The combination treatment, known as D-VRd, uses Darzalex Faspro alongside Velcade (bortezomib), Revlimid (lenalidomide), and dexamethasone. It was previously authorized only for newly diagnosed myeloma patients eligible for an autologous stem cell transplant. Now, the U.S. Food and Drug Administration (FDA) has also approved the combination for patients who are not eligible for a stem cell transplant.
This is the 12th FDA-approved indication for Darzalex Faspro, according to its maker, Johnson & Johnson. The therapy recently became the first FDA-approved treatment for high-risk smoldering multiple myeloma, and J&J is currently seeking approval of a Darzalex Faspro-based combination for certain patients with advanced, hard-to-treat myeloma.
“This approval marks the twelfth indication for Darzalex Faspro overall and fifth in newly diagnosed multiple myeloma, underscoring its role as foundational therapy for both newly diagnosed and relapsed/refractory patients,” June Lanoue, U.S. president of hematology at Johnson & Johnson Innovative Medicine, said in a company press release.
The FDA’s action comes less than a year after a similar approval of the D-VRd combo in the European Union.
Awaiting a cure
“With this approval, patients can receive D-VRd when they are first diagnosed with multiple myeloma, an important milestone as we work to one day deliver a functional cure,” Lanoue said.
Multiple myeloma is a type of blood cancer caused by the uncontrolled growth of immune cells in the bone marrow. Darzalex Faspro is an antibody-based therapy that targets CD38, a protein found on myeloma cells. It is approved for use in several myeloma treatment regimens for people with newly diagnosed disease as well as for patients with relapsed or refractory multiple myeloma who have received prior lines of therapy.
The FDA’s approval was based on data from a Phase 3 trial called CEPHEUS (NCT03652064), which enrolled nearly 400 people with newly diagnosed myeloma who were not eligible for a stem cell transplant. All participants received Velcade, Revlimid, and dexamethasone. Some received only the triple combo, while others received Darzalex Faspro as well. The study’s main goal was to determine whether adding Darzalex Faspro would improve rates of minimal residual disease (MRD) negativity, meaning a patient has no detectable cancer cells in their body.
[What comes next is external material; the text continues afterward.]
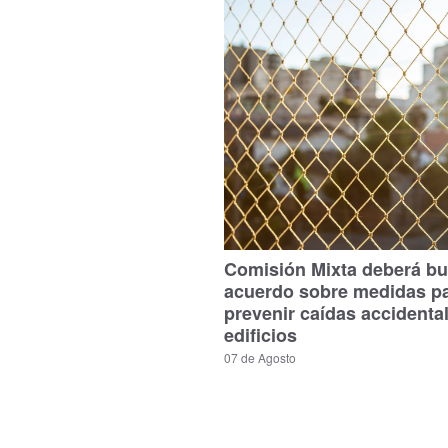
Comisión Mixta deberá bu
acuerdo sobre medidas p
prevenir caídas accidenta
edificios
07 de Agosto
“MRD-negativity is a potential predictor of prolonged progression-free and overall survival and D-VRd is now the only quadruplet regimen approved by the FDA based on a study with MRD-negativity as a primary endpoint,” said Saad Z. Usmani, MD, principal investigator on the trial and myeloma specialist at Memorial Sloan Kettering Cancer Center.
Results showed that, after a median follow-up of nearly two years, significantly more patients treated with Darzalex Faspro achieved MRD negativity (52.3% vs. 34.8%). After a median follow-up of more than three years, the number of patients who had been in MRD negativity for at least one year was nearly doubled among those given Darzalex Faspro (42.6% vs. 25.3%). Data also indicated that the risk of disease progression or death was reduced by about 40% in patients given Darzalex Faspro.
“D-VRd increased the depth and durability of responses, significantly reduced the risk of disease progression or death, and nearly doubled the rate of sustained minimal residual disease (MRD)-negativity compared to VRd in patients ineligible for ASCT, solidifying this regimen as a potential standard of care for newly diagnosed patients with multiple myeloma,” Usmani said.
Overall safety data from CEPHEUS were consistent with the known profiles of the four therapies used. Safety issues that were reported in at least 20% of patients given the D-VRd combo were upper respiratory tract infection, sensory nerve damage, muscle and/or bone pain, diarrhea, fatigue, swelling, rash, motor dysfunction, COVID-19, constipation, sleep disorder, cough, pneumonia, kidney impairment, dizziness, nausea, urinary tract infection, fever, abdominal pain, shortness of breath, reduced appetite, and bruising.